[As you know already I’m very glad to be on medication now.]({{< ref “My-message-to-Kanye-West-is-to-take-your-medication” >}} “About Us”) I have been using medication for a year now, and had also used it for 2-3 years before. So the timeline is first episode which led to medication for 2-3 years then around 2 years off it and now a year back on.

I have a strong and clear understanding of what it does to my body. It gives me a better quality of focus, which may be because it reduces my overthinking/anxiety during studying, and I generally feel a lot more relaxed mentally and emotionally. Things feel slightly more numbed/dulled. I feel like I need to eat more food to be satisfied, and might spend more time watching tv, and I have much less of a drive to be radically focused like not having whatsapp or a smartphone. I sleep a lot more and often wake up feeling tired, even if I have slept 1-2 more hours than what I usually do off medication. Life kinda feels like I am using a cheat code, I don’t feel as though I need to constantly stop myself from getting angry at people. I feel like a romantic relationship is actually possible for me, as when I was on medication I felt as though it was impossible.

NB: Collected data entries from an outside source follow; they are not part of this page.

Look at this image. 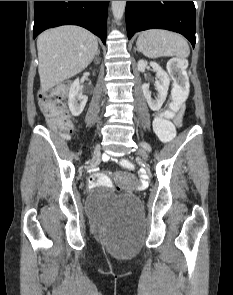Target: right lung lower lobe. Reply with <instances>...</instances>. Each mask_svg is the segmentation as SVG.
<instances>
[{
	"mask_svg": "<svg viewBox=\"0 0 233 295\" xmlns=\"http://www.w3.org/2000/svg\"><path fill=\"white\" fill-rule=\"evenodd\" d=\"M109 1H35L34 38L45 29L65 24L82 26L105 44Z\"/></svg>",
	"mask_w": 233,
	"mask_h": 295,
	"instance_id": "98d812e1",
	"label": "right lung lower lobe"
}]
</instances>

To point out the key ideas, my medication makes me sleep more and eat more, and coffee makes me sleep less and eat less. It feels like a good solution to stop me from feeling like I can’t socialise after studies because I sleep too long. I’m not sure I can communicate how annoying it feels when I want to wake up early in the morning and do some self care, as well as socialise in the evenings, but feeling as though it is impossible to do that. And I’m also not sure that I can communicate how difficult if feels when you are going through 6-12 months of depression and you can feel yourself destroying your friendships.

You’re going to have bad days when you have schizo-affective disorder. Although I have been trying to perfect my care plan and my routine, and my experimentation with coffee is a part of understanding how caffeine affects me, in my current state.

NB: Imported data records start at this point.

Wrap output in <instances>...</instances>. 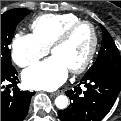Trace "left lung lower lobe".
<instances>
[{
    "label": "left lung lower lobe",
    "instance_id": "0a47b994",
    "mask_svg": "<svg viewBox=\"0 0 121 121\" xmlns=\"http://www.w3.org/2000/svg\"><path fill=\"white\" fill-rule=\"evenodd\" d=\"M83 84L86 89L79 87ZM79 85L66 91L70 105L58 111L61 121H100L114 105L121 90V71L87 72Z\"/></svg>",
    "mask_w": 121,
    "mask_h": 121
}]
</instances>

first day of coffee, I could feel the doors of mania opening

It was about half an hour before I had to take my medication. I’m unsure as to whether it is psychosis exactly or it is mania, but there was this general sense of unease, and panic that was setting. That day I was incredibly productive, I did pretty much what I would want to have done in a day. I usually set quite a high standard for a good day of studying, and the days I had coffee I was a lot more satisfied with my work. It’s hard to see why mania is just as bad, if not worse that depression for your body, as it is just really fun. I took my medication, this time I let it dissolve in my mouth in hopes that the effects of the medication would happen quicker. I got the productivity down, but I knew I had to set a standard on never drinking more than 200mg (even though I’ve seen that the negative effects really start to show at 600mg). With medication and caffeine as well, it is best to use as low a dose as possible.

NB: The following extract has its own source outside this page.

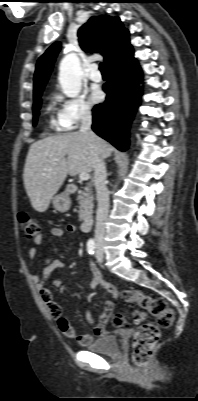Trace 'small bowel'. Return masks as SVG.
Here are the masks:
<instances>
[{"mask_svg": "<svg viewBox=\"0 0 198 401\" xmlns=\"http://www.w3.org/2000/svg\"><path fill=\"white\" fill-rule=\"evenodd\" d=\"M77 231V227L73 224H68L65 226V228H59V227H52L49 229V234L53 238H61L64 236V234L67 233H74ZM42 238L43 234L42 232H39L38 235L35 237L34 240V246H32L29 249V258L31 261H34L38 257V250L37 247L41 245L42 243ZM64 269V263L60 260H52V259H46L45 260V266L43 268V271L41 274H38L34 271L33 267L30 266L29 270L31 273V279L32 282L34 283L36 289L41 295V298L43 302L46 304L48 311L50 315L57 321L59 330L61 334L67 338H73L77 339L82 346L88 345L93 337L91 335H80L77 333L76 329L73 327V325L65 318L62 317L61 314V309L57 305V303L53 299V294L50 289L46 288L44 286L46 280L49 278V276L52 274L54 271L61 272ZM91 270L93 273V279L90 285V288H94L95 286L101 285L103 286L110 296L112 298L117 297V291L116 289L110 285L109 283L105 282L99 271L91 264ZM55 287H60L61 286V281L57 277L54 282H53ZM113 287V289H111ZM60 309V313L58 314L56 312V309ZM113 312V302L112 300H107L104 304L102 314L100 316L98 324L94 327V332L96 336H101L105 332V325L108 322L111 314ZM87 314H89L87 312Z\"/></svg>", "mask_w": 198, "mask_h": 401, "instance_id": "1", "label": "small bowel"}]
</instances>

The changes in my mood were something substantial. It felt like it could change a bad day into a good day.

Days off coffee, sleepy and with a headache

Say if I don’t drink coffee on the weekends, I end up feeling the withdrawal effects. I end up waking up feeling tired again. However, coffee does seem to be something that fits into my lifestyle very well, as long as I can control the anxiety effects. There were days when I would feel too overstimulated to study, but at the same time that feeling wasn’t as bad as when I am without coffee. Let’s say without coffee on a bad day I might be able to do 15-25% of work, with it I might be able to do 50-60%. On a good day with coffee I end up doing pretty close to 100% of the work I want to do.

I’m going to need more time

I’m going to need more time understanding how caffeine affects me. I’ve done a bit of research, but not a lot on how caffeine effects people with psychosis-like mental illnesses. I am taking a risk, but for now things seem promising. I am making the gates of a psychotic episode weaker, but by doing so I am able to do the things I wish to do.

I need to be more methodical, and really think about things. It’s good for me to be off coffee over the weekends to allow my body to recover. I also feel like my body and mind is a bit dulled after then second manic episode, I really need to prevent another.